While this policy is a step forward in some respects, there are certain problematic provisions such as gender certification and identification, issue of identity cards, silence on rights of marriage, adoption and inheritance, which need to be immediately addressed. Several provisions are unfortunately modelled around the Transgender Persons (Protection of Rights) Bill, 2016, despite widespread opposition to the same.

The policy further aims to create positive awareness about the community in society at large, reaching out to family members through anganwadi workers to sensitise them about trans-children, revision of syllabus to facilitate gender diversity, scholarship for trans-children, gender-neutral uniform and common toilets as well as free sex assignment surgery for trans-individuals.

The policy, however, remains woefully ignorant of the reality of the transgender experience as is evident from the very terminology “trans-children”. The well-documented narratives of members of the community show that there is no set age at which a child comes to articulate their chosen gender identity.

Children who may be gender non-conforming (not “trans-children”) must be given a safe and enabling environment to continue their education. The policy remains silent on who a trans-child is, how gender non-conforming children will be identified and by whom, how to support a child in embracing their chosen gender identity and most importantly, mandatory training, sensitisation and counseling of teachers, administrative staff and family members of gender non-conforming children.

The policy remains silent on the modification of teacher training/education material to include issues of gender non conforming children and rights of trans and intersex persons. Recent events such as the suicide of a 14-year-old child in KR Pet, Mandya evidence the rampant insensitivity and bigotry of school administration and staff, which requires the will of the state to even begin to undo. The larger critique of the condition of public education in the state also needs to be examined.

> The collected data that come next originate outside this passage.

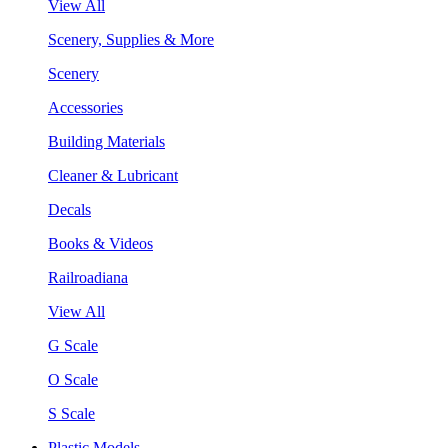
View All
Scenery, Supplies & More
Scenery
Accessories
Building Materials
Cleaner & Lubricant
Decals
Books & Videos
Railroadiana
View All
G Scale
O Scale
S Scale
Plastic Models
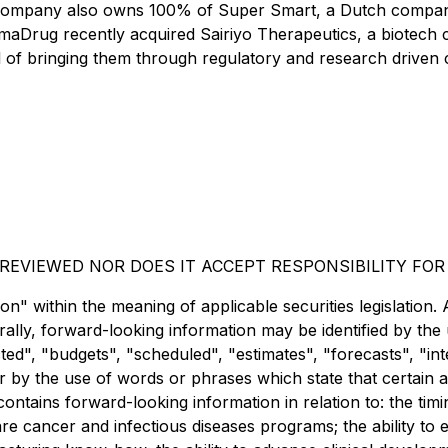
ompany also owns 100% of Super Smart, a Dutch company b
maDrug recently acquired Sairiyo Therapeutics, a biotech 
 of bringing them through regulatory and research driven cli
EVIEWED NOR DOES IT ACCEPT RESPONSIBILITY FOR
" within the meaning of applicable securities legislation. A
ally, forward-looking information may be identified by the
d", "budgets", "scheduled", "estimates", "forecasts", "inte
r by the use of words or phrases which state that certain a
contains forward-looking information in relation to: the timi
 cancer and infectious diseases programs; the ability to 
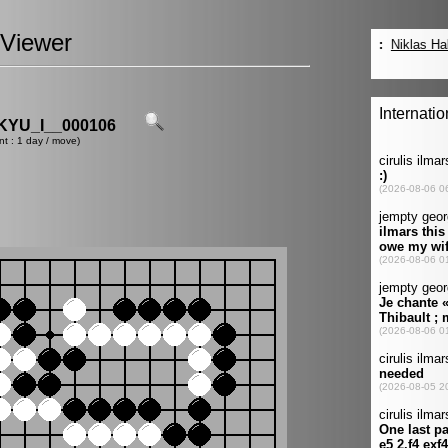
Viewer
YU_I__000106
nt : 1 day / move)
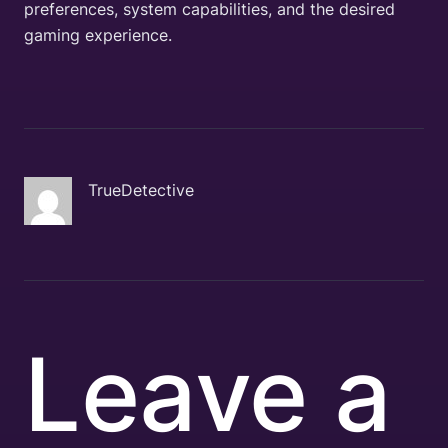
preferences, system capabilities, and the desired
gaming experience.
TrueDetective
Leave a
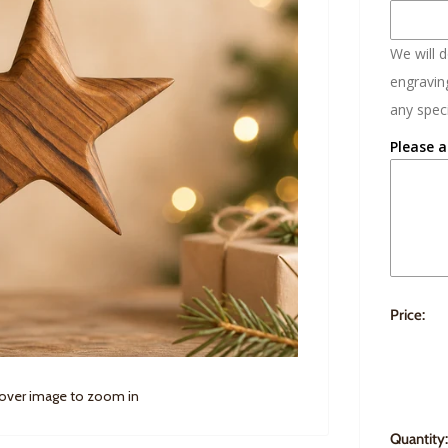
We will 
engraving
any speci
Please a
Price:
 over image to zoom in
Quantity:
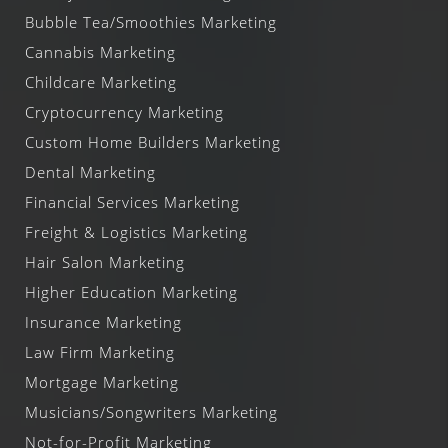
Bubble Tea/Smoothies Marketing
Cannabis Marketing
Childcare Marketing
Cryptocurrency Marketing
Custom Home Builders Marketing
Dental Marketing
Financial Services Marketing
Freight & Logistics Marketing
Hair Salon Marketing
Higher Education Marketing
Insurance Marketing
Law Firm Marketing
Mortgage Marketing
Musicians/Songwriters Marketing
Not-for-Profit Marketing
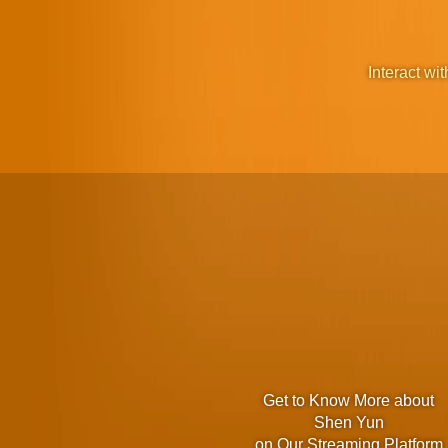
Interact wit
Get to Know More about
Shen Yun
on Our Streaming Platform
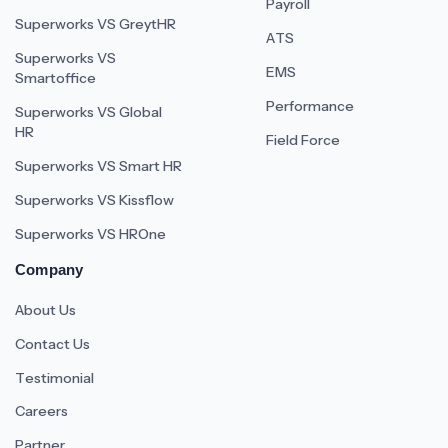
Payroll
Superworks VS GreytHR
ATS
Superworks VS
EMS
Smartoffice
Performance
Superworks VS Global
HR
Field Force
Superworks VS Smart HR
Superworks VS Kissflow
Superworks VS HROne
Company
About Us
Contact Us
Testimonial
Careers
Partner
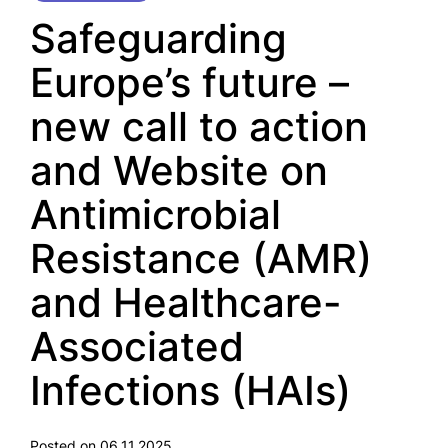
Safeguarding
Europe’s future –
new call to action
and Website on
Antimicrobial
Resistance (AMR)
and Healthcare-
Associated
Infections (HAIs)
Posted on 06.11.2025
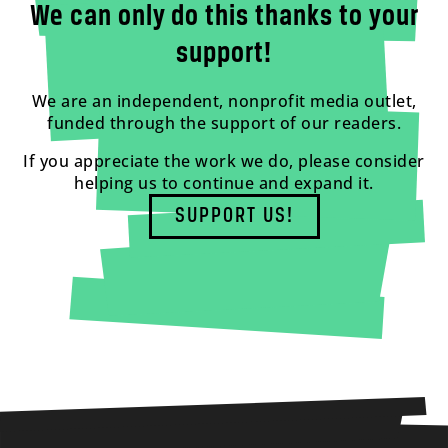
We can only do this thanks to your
support!
We are an independent, nonprofit media outlet,
funded through the support of our readers.
If you appreciate the work we do, please consider
helping us to continue and expand it.
SUPPORT US!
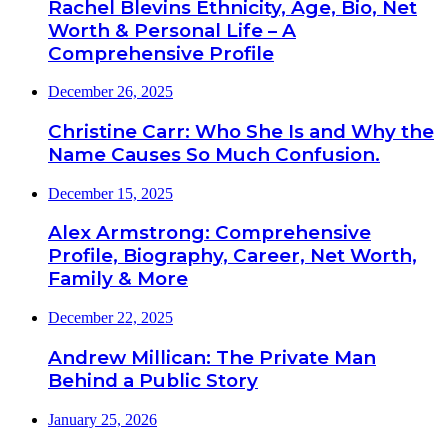
Rachel Blevins Ethnicity, Age, Bio, Net
Worth & Personal Life – A
Comprehensive Profile
December 26, 2025
Christine Carr: Who She Is and Why the
Name Causes So Much Confusion.
December 15, 2025
Alex Armstrong: Comprehensive
Profile, Biography, Career, Net Worth,
Family & More
December 22, 2025
Andrew Millican: The Private Man
Behind a Public Story
January 25, 2026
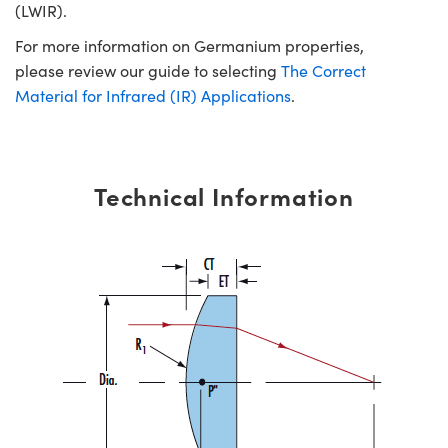
(LWIR).
For more information on Germanium properties,
please review our guide to selecting
The Correct
Material for Infrared (IR) Applications
.
Technical Information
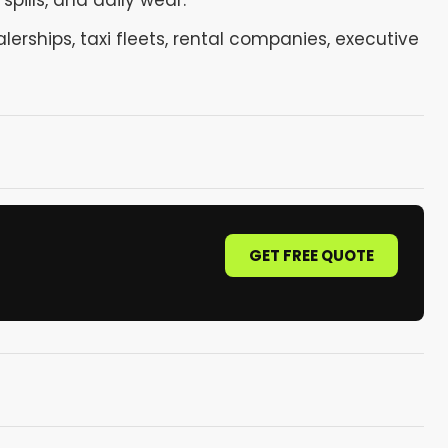
spills, and daily wear.
lerships, taxi fleets, rental companies, executive
GET FREE QUOTE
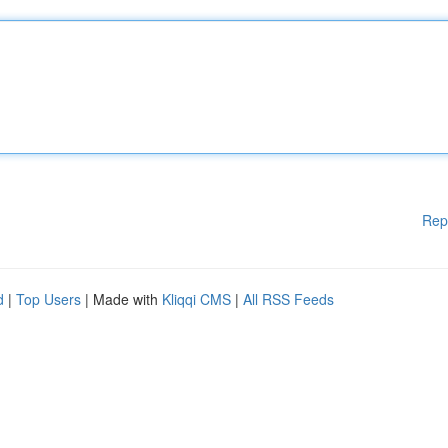
Rep
d
|
Top Users
| Made with
Kliqqi CMS
|
All RSS Feeds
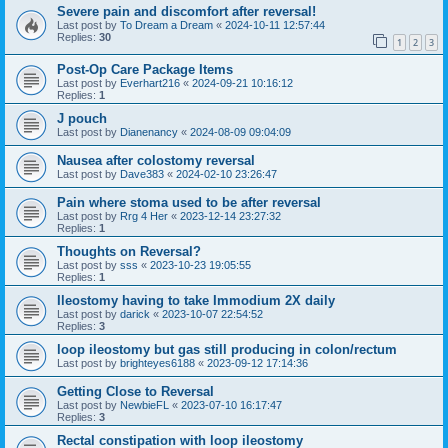
Severe pain and discomfort after reversal!
Last post by
To Dream a Dream
«
2024-10-11 12:57:44
Replies:
30
1
2
3
Post-Op Care Package Items
Last post by
Everhart216
«
2024-09-21 10:16:12
Replies:
1
J pouch
Last post by
Dianenancy
«
2024-08-09 09:04:09
Nausea after colostomy reversal
Last post by
Dave383
«
2024-02-10 23:26:47
Pain where stoma used to be after reversal
Last post by
Rrg 4 Her
«
2023-12-14 23:27:32
Replies:
1
Thoughts on Reversal?
Last post by
sss
«
2023-10-23 19:05:55
Replies:
1
Ileostomy having to take Immodium 2X daily
Last post by
darick
«
2023-10-07 22:54:52
Replies:
3
loop ileostomy but gas still producing in colon/rectum
Last post by
brighteyes6188
«
2023-09-12 17:14:36
Getting Close to Reversal
Last post by
NewbieFL
«
2023-07-10 16:17:47
Replies:
3
Rectal constipation with loop ileostomy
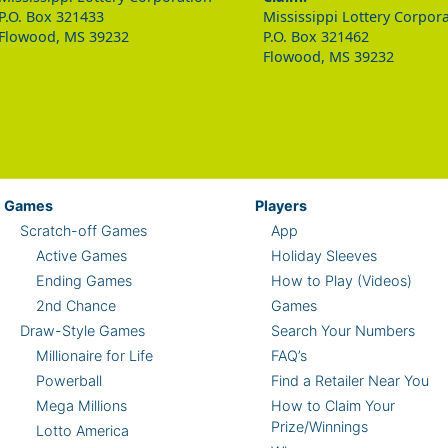
P.O. Box 321433
Mississippi Lottery Corpor
Flowood, MS 39232
P.O. Box 321462
Flowood, MS 39232
Games
Players
Scratch-off Games
App
Active Games
Holiday Sleeves
Ending Games
How to Play (Videos)
2nd Chance
Games
Draw-Style Games
Search Your Numbers
Millionaire for Life
FAQ’s
Powerball
Find a Retailer Near You
Mega Millions
How to Claim Your
Prize/Winnings
Lotto America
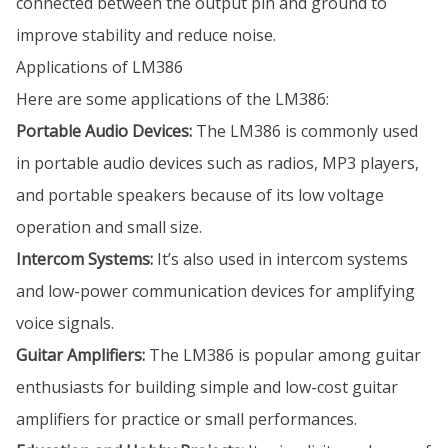
connected between the output pin and ground to
improve stability and reduce noise.
Applications of LM386
Here are some applications of the LM386:
Portable Audio Devices:
The LM386 is commonly used
in portable audio devices such as radios, MP3 players,
and portable speakers because of its low voltage
operation and small size.
Intercom Systems:
It’s also used in intercom systems
and low-power communication devices for amplifying
voice signals.
Guitar Amplifiers:
The LM386 is popular among guitar
enthusiasts for building simple and low-cost guitar
amplifiers for practice or small performances.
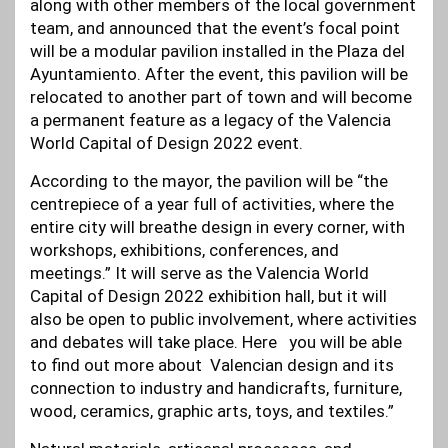
along with other members of the local government
team, and announced that the event’s focal point
will be a modular pavilion installed in the Plaza del
Ayuntamiento. After the event, this pavilion will be
relocated to another part of town and will become
a permanent feature as a legacy of the Valencia
World Capital of Design 2022 event.
According to the mayor, the pavilion will be “the
centrepiece of a year full of activities, where the
entire city will breathe design in every corner, with
workshops, exhibitions, conferences, and
meetings.” It will serve as the Valencia World
Capital of Design 2022 exhibition hall, but it will
also be open to public involvement, where activities
and debates will take place. Here you will be able
to find out more about Valencian design and its
connection to industry and handicrafts, furniture,
wood, ceramics, graphic arts, toys, and textiles.”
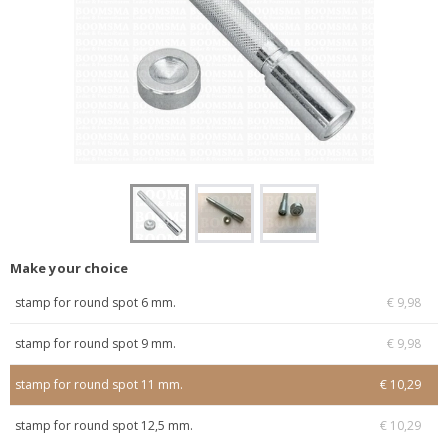
Make your choice
stamp for round spot 6 mm.
€ 9,98
stamp for round spot 9 mm.
€ 9,98
stamp for round spot 11 mm.
€ 10,29
stamp for round spot 12,5 mm.
€ 10,29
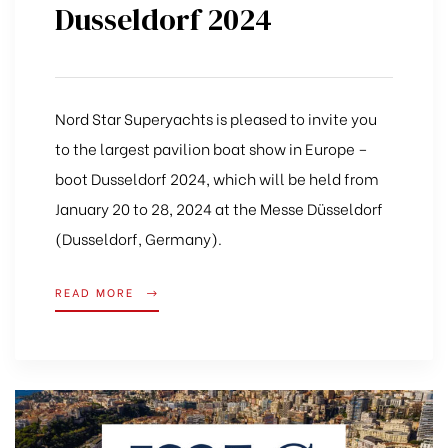
Dusseldorf 2024
Nord Star Superyachts is pleased to invite you
to the largest pavilion boat show in Europe –
boot Dusseldorf 2024, which will be held from
January 20 to 28, 2024 at the Messe Düsseldorf
(Dusseldorf, Germany).
READ MORE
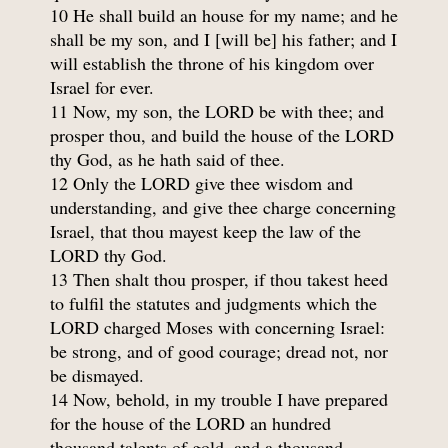
10 He shall build an house for my name; and he
shall be my son, and I [will be] his father; and I
will establish the throne of his kingdom over
Israel for ever.
11 Now, my son, the LORD be with thee; and
prosper thou, and build the house of the LORD
thy God, as he hath said of thee.
12 Only the LORD give thee wisdom and
understanding, and give thee charge concerning
Israel, that thou mayest keep the law of the
LORD thy God.
13 Then shalt thou prosper, if thou takest heed
to fulfil the statutes and judgments which the
LORD charged Moses with concerning Israel:
be strong, and of good courage; dread not, nor
be dismayed.
14 Now, behold, in my trouble I have prepared
for the house of the LORD an hundred
thousand talents of gold, and a thousand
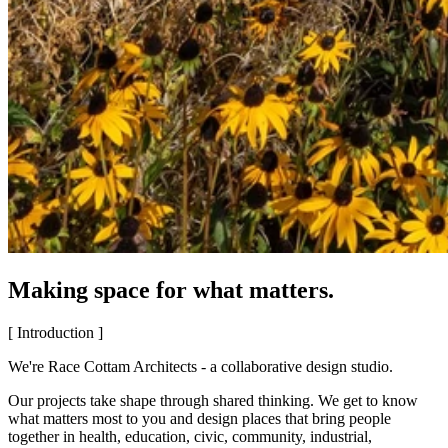
Making space for what matters.
[ Introduction ]
We're Race Cottam Architects - a collaborative design studio.
Our projects take shape through shared thinking. We get to know
what matters most to you and design places that bring people
together in health, education, civic, community, industrial,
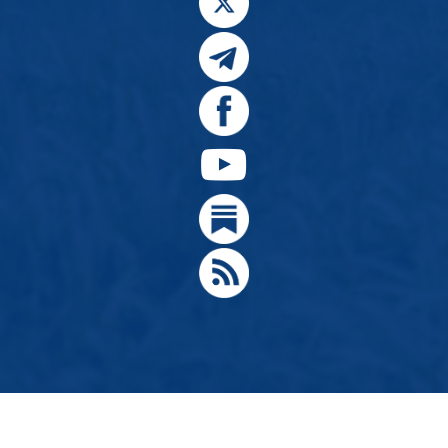
© 2024, Citizens for Greater Idaho, Move Oregon's Border
Designed by
Hathaway Technologies LLC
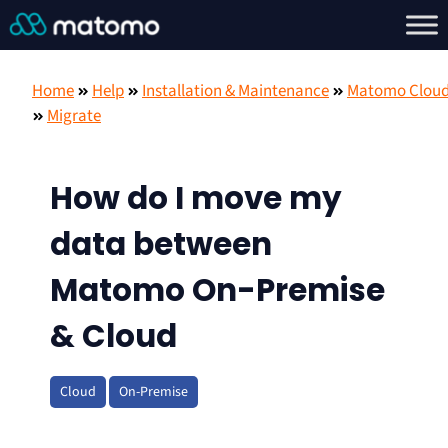
Home
Help
Installation & Maintenance
Matomo Clou
Migrate
How do I move my
data between
Matomo On-Premise
& Cloud
Cloud
On-Premise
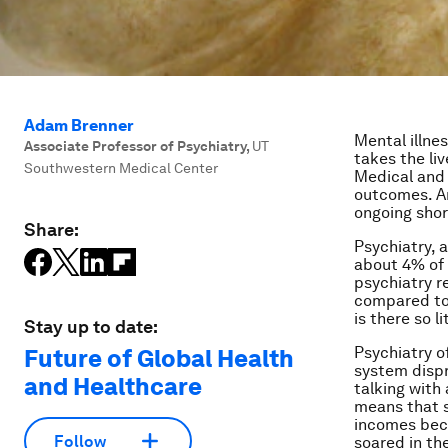
Adam Brenner
Mental illne
Associate Professor of Psychiatry
,
UT
takes the li
Southwestern Medical Center
Medical and 
outcomes. An
ongoing shor
Share:
Psychiatry, 
about 4% of
psychiatry r
compared to 
is there so l
Stay up to date:
Psychiatry o
Future of Global Health
system dispr
and Healthcare
talking with
means that s
incomes bec
Follow
soared in th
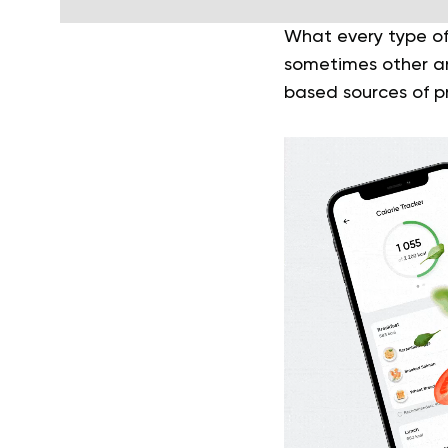
What every type o
sometimes other an
based sources of pr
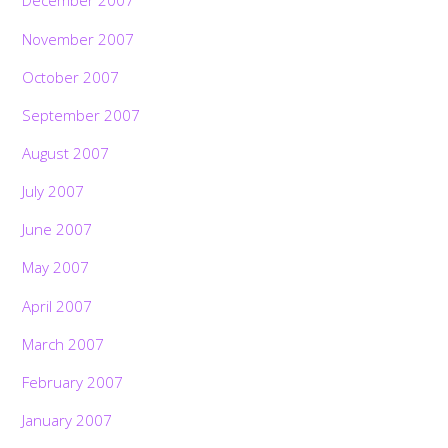
December 2007
November 2007
October 2007
September 2007
August 2007
July 2007
June 2007
May 2007
April 2007
March 2007
February 2007
January 2007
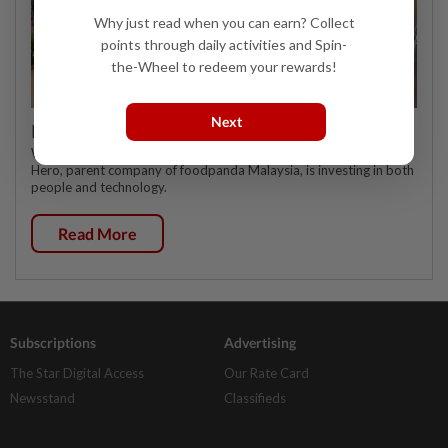
Why just read when you can earn? Collect
points through daily activities and Spin-
the-Wheel to redeem your rewards!
Next
Investing in Malaysia’s talent advantage
WHEN it comes to talent, multinational delivery platform Delivery
Hero, parent company of foodpanda Malaysia, is investing in both
people and technology.
Read More
Subscriptions
Advertising
The Star Digital Access
Our Rate Card
Newsstand
Classifieds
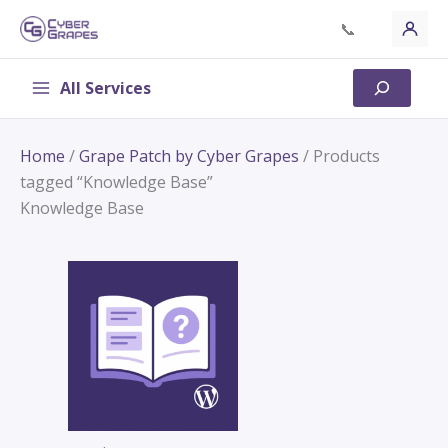
Skip
📞
to
content
All Services
Search
Home
/
Grape Patch by Cyber Grapes
/ Products
tagged “Knowledge Base”
Knowledge Base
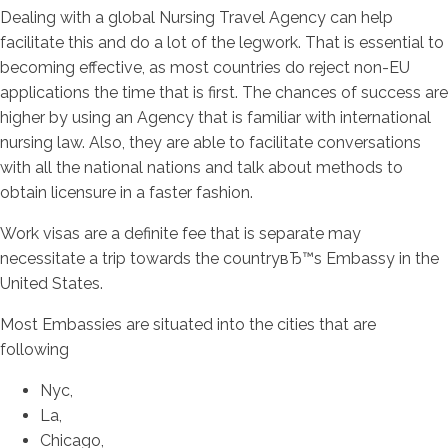
Dealing with a global Nursing Travel Agency can help
facilitate this and do a lot of the legwork.
That is essential to
becoming effective, as most countries do reject non-EU
applications the time that is first. The chances of success are
higher by using an Agency that is familiar with international
nursing law. Also, they are able to facilitate conversations
with all the national nations and talk about methods to
obtain licensure in a faster fashion.
Work visas are a definite fee that is separate may
necessitate a trip towards the countryвЂ™s Embassy in the
United States.
Most Embassies are situated into the cities that are
following
Nyc,
La,
Chicago,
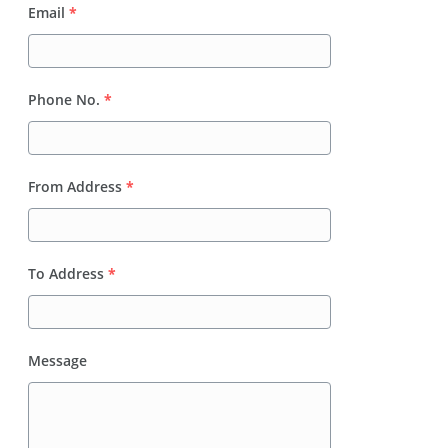
Email
*
Phone No.
*
From Address
*
To Address
*
Message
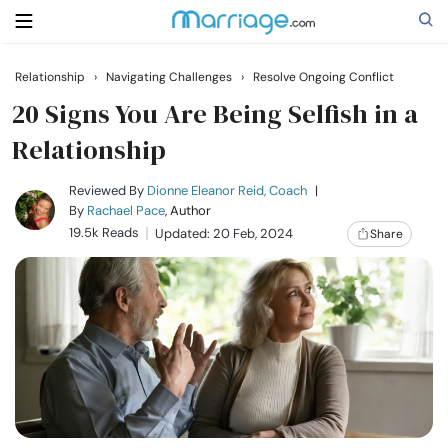
Relationship
›
Navigating Challenges
›
Resolve Ongoing Conflict
Search
20 Signs You Are Being Selfish in a
Relationship
Getting Married
Reviewed By
Dionne Eleanor Reid, Coach
|
By
Rachael Pace
, Author
19.5k Reads
Updated: 20 Feb, 2024
Share
Relationship
Family
Help
Courses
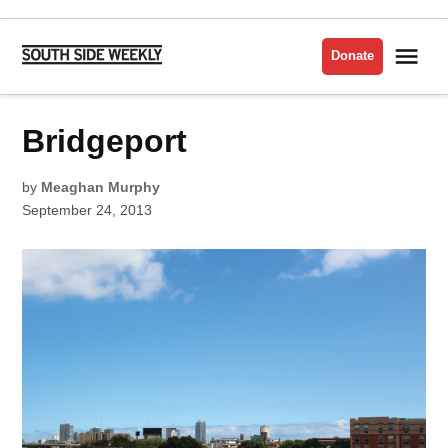
Skip
to
Me
Donate
South
content
Side
Weekly
POSTED
Bridgeport
BEST
IN
OF
THE
SOUTH
SIDE
by
Meaghan Murphy
2013
September 24, 2013
BRIDGEPORT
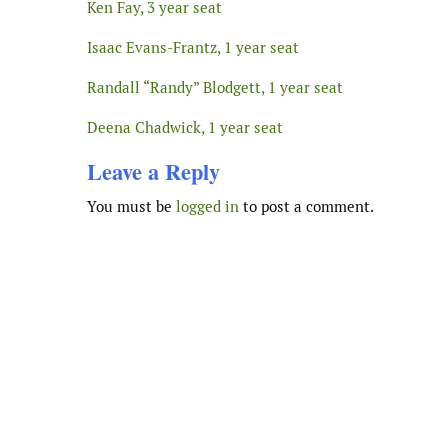
Ken Fay, 3 year seat
Isaac Evans-Frantz, 1 year seat
Randall “Randy” Blodgett, 1 year seat
Deena Chadwick, 1 year seat
Leave a Reply
You must be
logged in
to post a comment.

The policy states that the private sectors too should adopt anti-discrimination policies to address workplace sexual harassment, retention, promotion and employee benefits. However, it also mentions that the threshold is 100 employees, which is unreasonable considering the fact that a large number of transgender and intersex persons work in the unorganised sector, for which a threshold of 100 employees is very high.

It is important to note that this is not in tune with the existing Sexual Harassment of Women at Workplace (Prevention, Prohibition and Redressal) Act, 2013, which covers all workplaces, including unorganised sector with less than ten workers.

It also seeks to amend Section 375 of the IPC, Juvenile Justice Act etc. to make these laws gender neutral in respect of the victim, use existing counselling centres and services to address stigma, discrimination and violence, provide schemes for housing, education, BPL ration, among others.

A Transgender Cell will be established in the Department of Women and Child Development with the principal secretary of WCD as the nodal officer, to oversee the implementation of the policy. However, the policy remains silent on the need to establish an exclusive mechanism outside the purview of DWCD for the welfare of transgender and intersex persons.

This policy fails to address the growing number of crisis cases reported across the state, coercive use of the beggars’ colony to physically, economically abuse the community, social stigma and increasing police atrocities against the community. The policy only mentions that, “Media: the negative portrayal of the transgender community should be discouraged”. However, it does not mention any mechanisms to hold the media accountable. The insidious manner in which the community is portrayed in media is increasing day by day, causing immense damage to the everyday lives of transgender persons.

In this context, it is essential for groups working on transgender and intersex people’s issues to come together, and discuss strategies on how to use the policy to advocate rights of the community and make representations to the state government regarding modification and implementation of the policy.

Bindu N. Doddahatti and Deeptha Rao V.N. are advocates with the Alternative Law Forum, Bangalore.